Allover: what a strange idea!!
:suspect:

BOAC
23rd Jul 2005, 20:49
Would you like to buy a plane wash as well of course if you ham it up you get a plane wash for free................ methinks Mr Green needs a holiday.

Yellow Sun
23rd Jul 2005, 20:55
My background is as a large aircraft receiver and whilst I broadly agree with most of the foregoing comments I believe that "if",and it's a very big "if", there was a sound financial/environmental case for civil AAR then it would be made to happen. It would require new technology and systems (I really can't start to think what these might be) but if the business case was there, then it could/would become possible. However, having read the article in today's Times I can't really see that the case was made. Civil AAR is most unlikely to occur.

BTW Wizofoz


the Vulcan pilots who staged the quite incredible missions from UK bases

Not from the UK but Ascension Island. Although it is worth recalling that 101 Sqn flew UK-Australia non-stop with AAR in the '60s

YS

BEagle
23rd Jul 2005, 21:22
A 101 Sqn VC10K also flew non-stop UK-Australia with AAR in Apr 1987. I believe the 15hr 53 min record still stands....

Wizofoz
24th Jul 2005, 00:32
Art Field and Yellow sun,

Thanks for the clarifications, was writting from pure memory (and I was 17 at the time!!)

All the points made have been valid and, as I said, the huge, fundemental change in civil operations would probabley make this a non starter BUT, if there were an overwhelming economic advantage, no doubt the problems would be overcome.

John Farley
24th Jul 2005, 09:04
Even though the only thing I ever had trouble keeping plugged in was a heavy two seat Harrier that did not really have enough push to deal with a Victor centre hose at high altitude I offer some comments.

Some people seem to be assuming that lots of civil flights could finish up doing AAR but that was not how I read the thrust of the article.

Some people are worried about not getting fuel. Why? Just another case for a diversion.

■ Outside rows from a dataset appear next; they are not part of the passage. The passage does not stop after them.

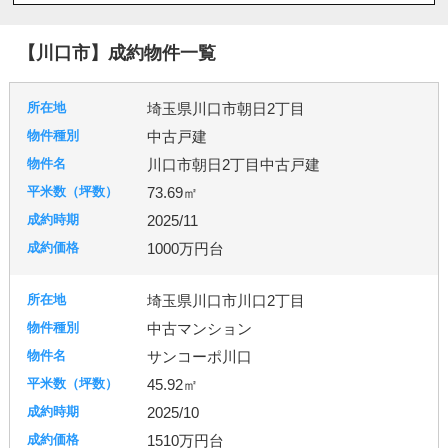
八潮市
北本市
吉川市
和光市
宮代町
川島町
志木市
新座市
春日部市
朝霞市
【川口市】成約物件一覧
杉戸町
東松山市
松伏町
桶川市
久喜市
熊谷市
狭山市
白岡市
草加市
蓮田市
埼玉県川口市朝日2丁目
蕨市
鴻巣市
上里町
伊奈町
吉見町
中古戸建
日高市
鶴ヶ島市
加須市
入間市
行田市
川口市朝日2丁目中古戸建
羽生市
幸手市
北葛飾郡
富士見市
所沢市
73.69㎡
2025/11
台東区
東京都北区
足立区
練馬区
1000万円台
埼玉県川口市川口2丁目
千葉市
柏市
流山市
中古マンション
サンコーポ川口
45.92㎡
秦野市
厚木市
2025/10
1510万円台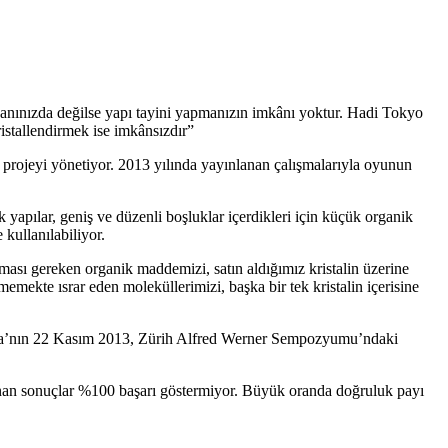
 yanınızda değilse yapı tayini yapmanızın imkânı yoktur. Hadi Tokyo
kristallendirmek ise imkânsızdır”
 projeyi yönetiyor. 2013 yılında yayınlanan çalışmalarıyla oyunun
k yapılar, geniş ve düzenli boşluklar içerdikleri için küçük organik
e kullanılabiliyor.
ması gereken organik maddemizi, satın aldığımız kristalin üzerine
memekte ısrar eden moleküllerimizi, başka bir tek kristalin içerisine
Fujita’nın 22 Kasım 2013, Zürih Alfred Werner Sempozyumu’ndaki
alınan sonuçlar %100 başarı göstermiyor. Büyük oranda doğruluk payı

I think all of the present military need for skill, currency requirements and associated issues would never apply because a civil system would only be certificated if it was easy and safe – namely automatic. If I was a boffin I would sooner have to develop such a system than one that actually lands the aircraft when the crew can not see the runway because of fog. A FBW drogue that homed on a probe would not stretch modern robotics at all.

As a passenger I would be pleased not to have 20 hours fuel on board when any abnormality transpired during take-off.

I see modern airliner and cargo operations as a pure market driven commodity and so would not rule out any development (not just AAR) that might become possible in the future if it opened a new market or gave a competitive advantage in an existing one.

Pilots in general have been too quick to shout NO regarding many things in the past which have nevertheless happened very nicely thank you. In my view by doing this they weaken their case to be treated as thinking professionals. A more reasonable response that results in them being asked to the meetings is “Sounds a good idea but we will need to resolve a few issues first”

Finally, think about how any exhaust gases that we dump in the atmosphere below the tropopause get mixed and washed out by weather. The same stuff dumped in the stratosphere stays there. The pressure to cruise lower is going to come. That will change designs and operational procedures to put it mildly.

SR71
24th Jul 2005, 09:12
With the A345 and 777ER being able to link almost every major city pair in the globe, who needs it?

John Farley
24th Jul 2005, 09:41
SR71

I exect our posts crossed. In which case I'm sorry.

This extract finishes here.